* REQUIRED ACTION *
Word for word, set down the entries that follow.

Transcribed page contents
• • • • • • •

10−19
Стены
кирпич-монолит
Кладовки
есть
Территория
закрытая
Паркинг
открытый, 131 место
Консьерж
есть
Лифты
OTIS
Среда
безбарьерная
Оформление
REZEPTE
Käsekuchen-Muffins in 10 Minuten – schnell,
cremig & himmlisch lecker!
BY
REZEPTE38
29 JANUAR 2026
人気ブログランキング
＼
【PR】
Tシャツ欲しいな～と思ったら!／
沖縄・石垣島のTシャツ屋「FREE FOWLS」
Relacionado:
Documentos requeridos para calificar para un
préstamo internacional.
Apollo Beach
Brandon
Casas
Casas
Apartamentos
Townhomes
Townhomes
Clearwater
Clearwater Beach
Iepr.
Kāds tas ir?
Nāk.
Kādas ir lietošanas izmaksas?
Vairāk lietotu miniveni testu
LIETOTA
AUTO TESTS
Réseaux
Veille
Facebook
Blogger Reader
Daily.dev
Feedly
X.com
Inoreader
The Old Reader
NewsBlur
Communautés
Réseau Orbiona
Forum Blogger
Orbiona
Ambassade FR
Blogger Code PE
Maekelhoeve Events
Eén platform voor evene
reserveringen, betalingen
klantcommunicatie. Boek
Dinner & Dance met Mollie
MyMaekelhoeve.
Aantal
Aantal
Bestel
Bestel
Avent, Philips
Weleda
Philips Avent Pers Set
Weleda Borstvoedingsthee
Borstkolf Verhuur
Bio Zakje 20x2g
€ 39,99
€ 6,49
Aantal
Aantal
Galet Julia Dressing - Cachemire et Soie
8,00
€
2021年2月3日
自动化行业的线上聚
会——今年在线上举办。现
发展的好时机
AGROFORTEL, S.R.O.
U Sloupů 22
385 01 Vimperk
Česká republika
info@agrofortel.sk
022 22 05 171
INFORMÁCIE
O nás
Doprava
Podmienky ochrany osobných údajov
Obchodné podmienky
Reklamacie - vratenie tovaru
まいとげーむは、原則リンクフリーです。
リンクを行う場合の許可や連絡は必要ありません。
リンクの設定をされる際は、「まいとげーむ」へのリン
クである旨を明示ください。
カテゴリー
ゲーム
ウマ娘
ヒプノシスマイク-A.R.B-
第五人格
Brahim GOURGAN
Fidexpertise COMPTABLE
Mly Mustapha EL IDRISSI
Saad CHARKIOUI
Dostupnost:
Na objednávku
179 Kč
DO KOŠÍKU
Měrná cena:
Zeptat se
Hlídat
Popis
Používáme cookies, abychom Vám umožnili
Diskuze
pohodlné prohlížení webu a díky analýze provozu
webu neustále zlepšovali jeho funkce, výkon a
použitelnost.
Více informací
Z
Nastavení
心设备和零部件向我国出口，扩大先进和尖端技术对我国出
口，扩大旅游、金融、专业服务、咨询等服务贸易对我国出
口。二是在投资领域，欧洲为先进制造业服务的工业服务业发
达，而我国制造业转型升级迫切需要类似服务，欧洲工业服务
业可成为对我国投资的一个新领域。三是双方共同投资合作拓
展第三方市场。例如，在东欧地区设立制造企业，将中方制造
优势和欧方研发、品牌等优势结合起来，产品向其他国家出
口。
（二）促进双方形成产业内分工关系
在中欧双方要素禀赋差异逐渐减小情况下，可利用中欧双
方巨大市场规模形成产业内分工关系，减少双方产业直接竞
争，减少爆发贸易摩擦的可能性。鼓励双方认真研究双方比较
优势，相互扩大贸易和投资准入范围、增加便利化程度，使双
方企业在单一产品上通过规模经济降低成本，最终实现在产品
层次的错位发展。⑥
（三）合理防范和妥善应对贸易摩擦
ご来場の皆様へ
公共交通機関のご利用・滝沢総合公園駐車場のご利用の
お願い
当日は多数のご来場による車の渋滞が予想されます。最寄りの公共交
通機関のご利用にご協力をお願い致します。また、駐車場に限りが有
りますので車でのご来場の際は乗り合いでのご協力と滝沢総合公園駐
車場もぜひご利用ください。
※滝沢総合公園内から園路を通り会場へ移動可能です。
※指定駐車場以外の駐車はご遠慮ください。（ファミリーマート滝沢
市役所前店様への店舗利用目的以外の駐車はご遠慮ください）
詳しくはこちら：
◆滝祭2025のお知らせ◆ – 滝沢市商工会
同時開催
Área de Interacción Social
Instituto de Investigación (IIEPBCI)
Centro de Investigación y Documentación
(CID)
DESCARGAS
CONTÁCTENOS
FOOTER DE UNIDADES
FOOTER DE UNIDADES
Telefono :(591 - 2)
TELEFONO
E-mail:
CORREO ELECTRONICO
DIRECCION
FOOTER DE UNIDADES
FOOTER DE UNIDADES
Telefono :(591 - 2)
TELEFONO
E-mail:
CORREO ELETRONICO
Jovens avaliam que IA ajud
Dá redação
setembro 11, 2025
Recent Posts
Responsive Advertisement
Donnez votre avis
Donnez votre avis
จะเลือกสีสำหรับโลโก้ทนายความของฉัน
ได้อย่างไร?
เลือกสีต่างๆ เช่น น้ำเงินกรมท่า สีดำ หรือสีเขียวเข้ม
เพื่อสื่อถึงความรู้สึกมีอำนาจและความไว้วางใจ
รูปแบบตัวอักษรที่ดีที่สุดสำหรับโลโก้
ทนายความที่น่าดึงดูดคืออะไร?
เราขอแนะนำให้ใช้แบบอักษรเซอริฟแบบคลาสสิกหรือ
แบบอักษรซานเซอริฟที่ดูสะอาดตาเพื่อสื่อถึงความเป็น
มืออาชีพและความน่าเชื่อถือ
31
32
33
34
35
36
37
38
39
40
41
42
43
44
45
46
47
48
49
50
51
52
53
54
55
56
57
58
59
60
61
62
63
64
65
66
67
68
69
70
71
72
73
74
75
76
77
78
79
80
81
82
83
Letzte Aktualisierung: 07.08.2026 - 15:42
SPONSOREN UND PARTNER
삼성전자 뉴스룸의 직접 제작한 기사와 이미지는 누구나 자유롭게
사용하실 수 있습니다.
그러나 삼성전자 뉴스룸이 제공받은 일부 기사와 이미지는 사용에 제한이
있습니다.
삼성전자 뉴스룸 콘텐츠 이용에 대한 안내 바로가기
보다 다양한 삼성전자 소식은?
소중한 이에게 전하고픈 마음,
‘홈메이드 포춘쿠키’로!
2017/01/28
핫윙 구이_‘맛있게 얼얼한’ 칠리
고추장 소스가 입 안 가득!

• • • • • • •

* RESPONSE FOR THIS EXERCISE *
10−19
Стены
кирпич-монолит
Кладовки
есть
Территория
закрытая
Паркинг
открытый, 131 место
Консьерж
есть
Лифты
OTIS
Среда
безбарьерная
Оформление
REZEPTE
Käsekuchen-Muffins in 10 Minuten – schnell,
cremig & himmlisch lecker!
BY
REZEPTE38
29 JANUAR 2026
人気ブログランキング
＼
【PR】
Tシャツ欲しいな～と思ったら!／
沖縄・石垣島のTシャツ屋「FREE FOWLS」
Relacionado:
Documentos requeridos para calificar para un
préstamo internacional.
Apollo Beach
Brandon
Casas
Casas
Apartamentos
Townhomes
Townhomes
Clearwater
Clearwater Beach
Iepr.
Kāds tas ir?
Nāk.
Kādas ir lietošanas izmaksas?
Vairāk lietotu miniveni testu
LIETOTA
AUTO TESTS
Réseaux
Veille
Facebook
Blogger Reader
Daily.dev
Feedly
X.com
Inoreader
The Old Reader
NewsBlur
Communautés
Réseau Orbiona
Forum Blogger
Orbiona
Ambassade FR
Blogger Code PE
Maekelhoeve Events
Eén platform voor evene
reserveringen, betalingen
klantcommunicatie. Boek
Dinner & Dance met Mollie
MyMaekelhoeve.
Aantal
Aantal
Bestel
Bestel
Avent, Philips
Weleda
Philips Avent Pers Set
Weleda Borstvoedingsthee
Borstkolf Verhuur
Bio Zakje 20x2g
€ 39,99
€ 6,49
Aantal
Aantal
Galet Julia Dressing - Cachemire et Soie
8,00
€
2021年2月3日
自动化行业的线上聚
会——今年在线上举办。现
发展的好时机
AGROFORTEL, S.R.O.
U Sloupů 22
385 01 Vimperk
Česká republika
info@agrofortel.sk
022 22 05 171
INFORMÁCIE
O nás
Doprava
Podmienky ochrany osobných údajov
Obchodné podmienky
Reklamacie - vratenie tovaru
まいとげーむは、原則リンクフリーです。
リンクを行う場合の許可や連絡は必要ありません。
リンクの設定をされる際は、「まいとげーむ」へのリン
クである旨を明示ください。
カテゴリー
ゲーム
ウマ娘
ヒプノシスマイク-A.R.B-
第五人格
Brahim GOURGAN
Fidexpertise COMPTABLE
Mly Mustapha EL IDRISSI
Saad CHARKIOUI
Dostupnost:
Na objednávku
179 Kč
DO KOŠÍKU
Měrná cena:
Zeptat se
Hlídat
Popis
Používáme cookies, abychom Vám umožnili
Diskuze
pohodlné prohlížení webu a díky analýze provozu
webu neustále zlepšovali jeho funkce, výkon a
použitelnost.
Více informací
Z
Nastavení
心设备和零部件向我国出口，扩大先进和尖端技术对我国出
口，扩大旅游、金融、专业服务、咨询等服务贸易对我国出
口。二是在投资领域，欧洲为先进制造业服务的工业服务业发
达，而我国制造业转型升级迫切需要类似服务，欧洲工业服务
业可成为对我国投资的一个新领域。三是双方共同投资合作拓
展第三方市场。例如，在东欧地区设立制造企业，将中方制造
优势和欧方研发、品牌等优势结合起来，产品向其他国家出
口。
（二）促进双方形成产业内分工关系
在中欧双方要素禀赋差异逐渐减小情况下，可利用中欧双
方巨大市场规模形成产业内分工关系，减少双方产业直接竞
争，减少爆发贸易摩擦的可能性。鼓励双方认真研究双方比较
优势，相互扩大贸易和投资准入范围、增加便利化程度，使双
方企业在单一产品上通过规模经济降低成本，最终实现在产品
层次的错位发展。⑥
（三）合理防范和妥善应对贸易摩擦
ご来場の皆様へ
公共交通機関のご利用・滝沢総合公園駐車場のご利用の
お願い
当日は多数のご来場による車の渋滞が予想されます。最寄りの公共交
通機関のご利用にご協力をお願い致します。また、駐車場に限りが有
りますので車でのご来場の際は乗り合いでのご協力と滝沢総合公園駐
車場もぜひご利用ください。
※滝沢総合公園内から園路を通り会場へ移動可能です。
※指定駐車場以外の駐車はご遠慮ください。（ファミリーマート滝沢
市役所前店様への店舗利用目的以外の駐車はご遠慮ください）
詳しくはこちら：
◆滝祭2025のお知らせ◆ – 滝沢市商工会
同時開催
Área de Interacción Social
Instituto de Investigación (IIEPBCI)
Centro de Investigación y Documentación
(CID)
DESCARGAS
CONTÁCTENOS
FOOTER DE UNIDADES
FOOTER DE UNIDADES
Telefono :(591 - 2)
TELEFONO
E-mail:
CORREO ELECTRONICO
DIRECCION
FOOTER DE UNIDADES
FOOTER DE UNIDADES
Telefono :(591 - 2)
TELEFONO
E-mail:
CORREO ELETRONICO
Jovens avaliam que IA ajud
Dá redação
setembro 11, 2025
Recent Posts
Responsive Advertisement
Donnez votre avis
Donnez votre avis
จะเลือกสีสำหรับโลโก้ทนายความของฉัน
ได้อย่างไร?
เลือกสีต่างๆ เช่น น้ำเงินกรมท่า สีดำ หรือสีเขียวเข้ม
เพื่อสื่อถึงความรู้สึกมีอำนาจและความไว้วางใจ
รูปแบบตัวอักษรที่ดีที่สุดสำหรับโลโก้
ทนายความที่น่าดึงดูดคืออะไร?
เราขอแนะนำให้ใช้แบบอักษรเซอริฟแบบคลาสสิกหรือ
แบบอักษรซานเซอริฟที่ดูสะอาดตาเพื่อสื่อถึงความเป็น
มืออาชีพและความน่าเชื่อถือ
31
32
33
34
35
36
37
38
39
40
41
42
43
44
45
46
47
48
49
50
51
52
53
54
55
56
57
58
59
60
61
62
63
64
65
66
67
68
69
70
71
72
73
74
75
76
77
78
79
80
81
82
83
Letzte Aktualisierung: 07.08.2026 - 15:42
SPONSOREN UND PARTNER
삼성전자 뉴스룸의 직접 제작한 기사와 이미지는 누구나 자유롭게
사용하실 수 있습니다.
그러나 삼성전자 뉴스룸이 제공받은 일부 기사와 이미지는 사용에 제한이
있습니다.
삼성전자 뉴스룸 콘텐츠 이용에 대한 안내 바로가기
보다 다양한 삼성전자 소식은?
소중한 이에게 전하고픈 마음,
‘홈메이드 포춘쿠키’로!
2017/01/28
핫윙 구이_‘맛있게 얼얼한’ 칠리
고추장 소스가 입 안 가득!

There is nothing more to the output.